> _Activity_: Your task is to give the records again exactly. Leave each picture out.

Dataset records
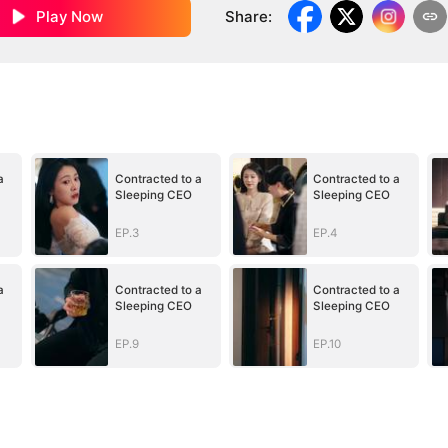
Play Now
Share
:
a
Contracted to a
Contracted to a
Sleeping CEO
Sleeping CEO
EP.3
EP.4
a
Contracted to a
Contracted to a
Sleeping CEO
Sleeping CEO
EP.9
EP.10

> _The completed task_:
Play Now
Share
:
a
Contracted to a
Contracted to a
Sleeping CEO
Sleeping CEO
EP.3
EP.4
a
Contracted to a
Contracted to a
Sleeping CEO
Sleeping CEO
EP.9
EP.10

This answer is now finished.